Extracted records:
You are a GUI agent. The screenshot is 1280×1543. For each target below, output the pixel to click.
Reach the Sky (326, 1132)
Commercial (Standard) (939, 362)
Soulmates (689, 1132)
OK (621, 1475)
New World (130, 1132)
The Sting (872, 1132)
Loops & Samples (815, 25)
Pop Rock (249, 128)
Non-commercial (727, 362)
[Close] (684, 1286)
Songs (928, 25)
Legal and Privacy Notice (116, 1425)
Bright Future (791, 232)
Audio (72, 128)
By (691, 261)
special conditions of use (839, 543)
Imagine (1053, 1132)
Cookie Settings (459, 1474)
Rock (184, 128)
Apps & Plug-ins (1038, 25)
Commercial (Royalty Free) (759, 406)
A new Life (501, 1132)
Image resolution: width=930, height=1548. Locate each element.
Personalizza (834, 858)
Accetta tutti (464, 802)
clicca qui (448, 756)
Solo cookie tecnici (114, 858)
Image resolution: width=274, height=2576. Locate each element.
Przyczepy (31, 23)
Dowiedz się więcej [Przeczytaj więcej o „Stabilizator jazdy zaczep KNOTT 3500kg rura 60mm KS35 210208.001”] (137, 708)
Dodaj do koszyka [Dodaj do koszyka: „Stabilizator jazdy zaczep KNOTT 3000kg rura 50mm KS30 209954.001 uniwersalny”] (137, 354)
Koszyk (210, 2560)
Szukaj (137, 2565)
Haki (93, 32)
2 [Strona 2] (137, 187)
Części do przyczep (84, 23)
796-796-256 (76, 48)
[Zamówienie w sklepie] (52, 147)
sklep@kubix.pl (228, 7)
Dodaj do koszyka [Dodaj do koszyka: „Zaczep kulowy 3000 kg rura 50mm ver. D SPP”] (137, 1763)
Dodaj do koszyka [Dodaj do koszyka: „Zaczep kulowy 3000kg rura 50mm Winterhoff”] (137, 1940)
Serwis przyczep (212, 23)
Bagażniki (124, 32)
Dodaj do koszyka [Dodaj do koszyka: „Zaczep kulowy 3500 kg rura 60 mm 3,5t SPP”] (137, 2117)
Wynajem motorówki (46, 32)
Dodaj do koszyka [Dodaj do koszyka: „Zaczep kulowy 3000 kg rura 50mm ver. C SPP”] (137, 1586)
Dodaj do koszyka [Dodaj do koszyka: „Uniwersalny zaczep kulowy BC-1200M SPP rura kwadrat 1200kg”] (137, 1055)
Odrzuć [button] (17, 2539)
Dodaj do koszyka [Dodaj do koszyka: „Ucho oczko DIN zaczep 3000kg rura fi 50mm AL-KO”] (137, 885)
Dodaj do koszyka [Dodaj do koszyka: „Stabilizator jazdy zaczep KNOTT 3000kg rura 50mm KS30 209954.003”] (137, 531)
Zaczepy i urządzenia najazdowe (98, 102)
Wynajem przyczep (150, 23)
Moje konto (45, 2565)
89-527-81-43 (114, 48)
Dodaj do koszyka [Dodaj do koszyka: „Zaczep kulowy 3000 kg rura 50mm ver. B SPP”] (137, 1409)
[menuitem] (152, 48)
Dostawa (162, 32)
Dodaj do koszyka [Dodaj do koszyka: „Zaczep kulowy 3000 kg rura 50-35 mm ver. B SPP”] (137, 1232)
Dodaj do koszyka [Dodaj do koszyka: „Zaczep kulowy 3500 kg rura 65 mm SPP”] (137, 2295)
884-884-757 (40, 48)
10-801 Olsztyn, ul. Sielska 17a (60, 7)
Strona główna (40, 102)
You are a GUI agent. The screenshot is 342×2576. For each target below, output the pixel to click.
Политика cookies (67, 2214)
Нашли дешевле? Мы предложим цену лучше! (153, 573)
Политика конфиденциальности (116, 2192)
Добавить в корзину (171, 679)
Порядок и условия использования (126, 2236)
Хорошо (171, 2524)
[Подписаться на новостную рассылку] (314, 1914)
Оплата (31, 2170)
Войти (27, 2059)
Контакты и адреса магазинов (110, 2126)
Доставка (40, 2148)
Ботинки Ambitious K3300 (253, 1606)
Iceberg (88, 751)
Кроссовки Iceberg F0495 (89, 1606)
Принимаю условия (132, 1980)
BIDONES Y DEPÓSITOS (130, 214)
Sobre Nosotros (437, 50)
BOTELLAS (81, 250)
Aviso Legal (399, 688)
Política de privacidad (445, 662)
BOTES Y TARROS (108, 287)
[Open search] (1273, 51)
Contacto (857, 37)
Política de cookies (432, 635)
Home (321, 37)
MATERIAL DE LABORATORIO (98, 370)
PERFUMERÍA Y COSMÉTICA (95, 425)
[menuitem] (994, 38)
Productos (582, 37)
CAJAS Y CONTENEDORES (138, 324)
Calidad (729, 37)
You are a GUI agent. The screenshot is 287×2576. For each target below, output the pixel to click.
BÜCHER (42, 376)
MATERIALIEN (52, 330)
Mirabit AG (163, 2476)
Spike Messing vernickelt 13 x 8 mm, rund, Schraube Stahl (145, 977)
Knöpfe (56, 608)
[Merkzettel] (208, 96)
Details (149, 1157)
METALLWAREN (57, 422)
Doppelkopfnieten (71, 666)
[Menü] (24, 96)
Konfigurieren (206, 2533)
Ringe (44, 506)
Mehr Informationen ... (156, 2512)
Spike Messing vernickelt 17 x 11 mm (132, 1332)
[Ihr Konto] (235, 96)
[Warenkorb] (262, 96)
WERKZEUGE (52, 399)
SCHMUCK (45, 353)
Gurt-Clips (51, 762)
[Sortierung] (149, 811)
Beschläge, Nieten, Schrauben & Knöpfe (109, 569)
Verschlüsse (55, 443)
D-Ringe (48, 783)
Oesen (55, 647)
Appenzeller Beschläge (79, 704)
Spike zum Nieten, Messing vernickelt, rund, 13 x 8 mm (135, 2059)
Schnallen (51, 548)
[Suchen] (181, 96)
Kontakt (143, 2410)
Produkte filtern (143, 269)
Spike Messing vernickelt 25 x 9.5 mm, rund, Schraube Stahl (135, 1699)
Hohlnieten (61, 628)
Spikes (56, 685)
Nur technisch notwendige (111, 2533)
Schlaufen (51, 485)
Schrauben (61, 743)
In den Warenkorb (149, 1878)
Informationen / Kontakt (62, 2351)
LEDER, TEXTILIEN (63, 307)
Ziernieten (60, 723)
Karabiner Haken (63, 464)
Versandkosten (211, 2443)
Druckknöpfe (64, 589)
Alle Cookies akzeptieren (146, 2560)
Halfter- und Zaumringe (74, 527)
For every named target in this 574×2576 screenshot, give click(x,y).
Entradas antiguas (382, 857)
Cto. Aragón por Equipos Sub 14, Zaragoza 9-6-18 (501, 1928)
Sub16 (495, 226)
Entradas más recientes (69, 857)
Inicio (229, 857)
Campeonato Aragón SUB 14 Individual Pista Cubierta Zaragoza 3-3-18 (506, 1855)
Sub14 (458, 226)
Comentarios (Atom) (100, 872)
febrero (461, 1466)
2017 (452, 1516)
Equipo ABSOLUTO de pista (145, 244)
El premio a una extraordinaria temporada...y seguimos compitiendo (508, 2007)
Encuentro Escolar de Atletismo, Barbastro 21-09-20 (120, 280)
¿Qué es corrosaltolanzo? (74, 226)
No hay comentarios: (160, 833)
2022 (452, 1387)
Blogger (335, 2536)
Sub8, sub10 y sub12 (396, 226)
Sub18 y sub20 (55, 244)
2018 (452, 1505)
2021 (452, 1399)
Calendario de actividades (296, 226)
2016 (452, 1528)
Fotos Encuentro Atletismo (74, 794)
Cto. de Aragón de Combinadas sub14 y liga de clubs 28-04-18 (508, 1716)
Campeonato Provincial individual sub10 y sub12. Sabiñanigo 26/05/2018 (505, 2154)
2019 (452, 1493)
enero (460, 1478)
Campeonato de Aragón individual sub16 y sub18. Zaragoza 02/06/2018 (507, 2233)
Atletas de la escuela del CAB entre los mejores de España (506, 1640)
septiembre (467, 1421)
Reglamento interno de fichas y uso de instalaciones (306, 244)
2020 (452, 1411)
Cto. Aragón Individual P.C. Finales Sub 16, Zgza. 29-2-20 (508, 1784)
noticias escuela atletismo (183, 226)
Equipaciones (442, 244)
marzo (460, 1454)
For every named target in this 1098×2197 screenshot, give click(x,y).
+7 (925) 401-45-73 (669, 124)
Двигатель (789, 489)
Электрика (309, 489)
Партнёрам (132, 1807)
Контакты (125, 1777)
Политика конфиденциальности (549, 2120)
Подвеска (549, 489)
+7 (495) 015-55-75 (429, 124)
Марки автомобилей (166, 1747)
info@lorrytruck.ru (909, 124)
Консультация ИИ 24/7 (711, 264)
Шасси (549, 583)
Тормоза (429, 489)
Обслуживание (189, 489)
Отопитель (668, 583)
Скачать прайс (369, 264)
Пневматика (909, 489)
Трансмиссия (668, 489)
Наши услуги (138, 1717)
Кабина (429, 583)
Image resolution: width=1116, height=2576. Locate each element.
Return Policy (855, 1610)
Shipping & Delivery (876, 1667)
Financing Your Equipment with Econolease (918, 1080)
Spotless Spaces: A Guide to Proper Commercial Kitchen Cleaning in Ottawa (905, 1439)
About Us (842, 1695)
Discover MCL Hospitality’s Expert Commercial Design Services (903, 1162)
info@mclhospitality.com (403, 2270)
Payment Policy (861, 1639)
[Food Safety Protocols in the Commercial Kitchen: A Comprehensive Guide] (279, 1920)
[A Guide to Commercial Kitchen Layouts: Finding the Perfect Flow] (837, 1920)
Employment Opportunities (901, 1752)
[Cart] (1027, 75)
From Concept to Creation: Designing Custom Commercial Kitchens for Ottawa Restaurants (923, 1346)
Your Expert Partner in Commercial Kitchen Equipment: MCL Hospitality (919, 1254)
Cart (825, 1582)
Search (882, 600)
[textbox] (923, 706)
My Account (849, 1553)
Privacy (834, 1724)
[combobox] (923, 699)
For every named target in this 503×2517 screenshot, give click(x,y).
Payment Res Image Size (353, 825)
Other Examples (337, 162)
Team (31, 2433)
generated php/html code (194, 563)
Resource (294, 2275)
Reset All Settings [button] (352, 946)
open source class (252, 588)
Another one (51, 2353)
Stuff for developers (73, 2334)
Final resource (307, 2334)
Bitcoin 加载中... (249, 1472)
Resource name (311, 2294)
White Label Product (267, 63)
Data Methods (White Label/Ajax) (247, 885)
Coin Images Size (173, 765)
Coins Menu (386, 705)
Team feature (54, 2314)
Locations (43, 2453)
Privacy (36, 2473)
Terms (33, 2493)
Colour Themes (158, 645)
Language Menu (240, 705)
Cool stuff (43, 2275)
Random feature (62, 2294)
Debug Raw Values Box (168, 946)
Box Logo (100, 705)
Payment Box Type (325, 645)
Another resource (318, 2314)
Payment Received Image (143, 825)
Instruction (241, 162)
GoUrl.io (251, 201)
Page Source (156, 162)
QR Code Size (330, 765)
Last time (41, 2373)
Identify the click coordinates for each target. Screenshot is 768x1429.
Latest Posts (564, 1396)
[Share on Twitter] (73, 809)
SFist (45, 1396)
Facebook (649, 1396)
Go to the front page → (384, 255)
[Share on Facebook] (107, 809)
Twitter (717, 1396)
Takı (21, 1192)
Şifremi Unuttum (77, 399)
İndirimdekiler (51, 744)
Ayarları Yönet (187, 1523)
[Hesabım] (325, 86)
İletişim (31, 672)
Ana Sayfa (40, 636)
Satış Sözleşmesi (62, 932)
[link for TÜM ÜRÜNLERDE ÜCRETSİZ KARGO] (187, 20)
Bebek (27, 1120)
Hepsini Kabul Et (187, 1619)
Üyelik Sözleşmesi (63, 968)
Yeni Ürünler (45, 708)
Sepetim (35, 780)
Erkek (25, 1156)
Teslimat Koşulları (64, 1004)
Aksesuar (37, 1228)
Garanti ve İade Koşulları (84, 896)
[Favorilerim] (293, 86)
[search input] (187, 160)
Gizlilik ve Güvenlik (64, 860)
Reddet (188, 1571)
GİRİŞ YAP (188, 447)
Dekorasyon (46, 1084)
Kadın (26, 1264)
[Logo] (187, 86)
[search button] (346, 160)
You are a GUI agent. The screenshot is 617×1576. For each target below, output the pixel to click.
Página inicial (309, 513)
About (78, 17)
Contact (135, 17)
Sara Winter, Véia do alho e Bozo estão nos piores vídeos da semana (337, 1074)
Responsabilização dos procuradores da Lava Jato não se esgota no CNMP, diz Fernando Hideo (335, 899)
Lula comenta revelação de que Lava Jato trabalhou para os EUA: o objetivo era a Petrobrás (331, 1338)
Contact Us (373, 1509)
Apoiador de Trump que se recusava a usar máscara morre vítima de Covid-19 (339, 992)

* ABOUT THIS EXERCISE
Take exactly the lines from the one containing "Discover MCL Hospitality’s" through the one containing "White Label Product (267, 63)" in the data above, and output them with nothing added.

* COMPLETED TASK
Discover MCL Hospitality’s Expert Commercial Design Services (903, 1162)
info@mclhospitality.com (403, 2270)
Payment Policy (861, 1639)
[Food Safety Protocols in the Commercial Kitchen: A Comprehensive Guide] (279, 1920)
[A Guide to Commercial Kitchen Layouts: Finding the Perfect Flow] (837, 1920)
Employment Opportunities (901, 1752)
[Cart] (1027, 75)
From Concept to Creation: Designing Custom Commercial Kitchens for Ottawa Restaurants (923, 1346)
Your Expert Partner in Commercial Kitchen Equipment: MCL Hospitality (919, 1254)
Cart (825, 1582)
Search (882, 600)
[textbox] (923, 706)
My Account (849, 1553)
Privacy (834, 1724)
[combobox] (923, 699)
For every named target in this 503×2517 screenshot, give click(x,y).
Payment Res Image Size (353, 825)
Other Examples (337, 162)
Team (31, 2433)
generated php/html code (194, 563)
Resource (294, 2275)
Reset All Settings [button] (352, 946)
open source class (252, 588)
Another one (51, 2353)
Stuff for developers (73, 2334)
Final resource (307, 2334)
Bitcoin 加载中... (249, 1472)
Resource name (311, 2294)
White Label Product (267, 63)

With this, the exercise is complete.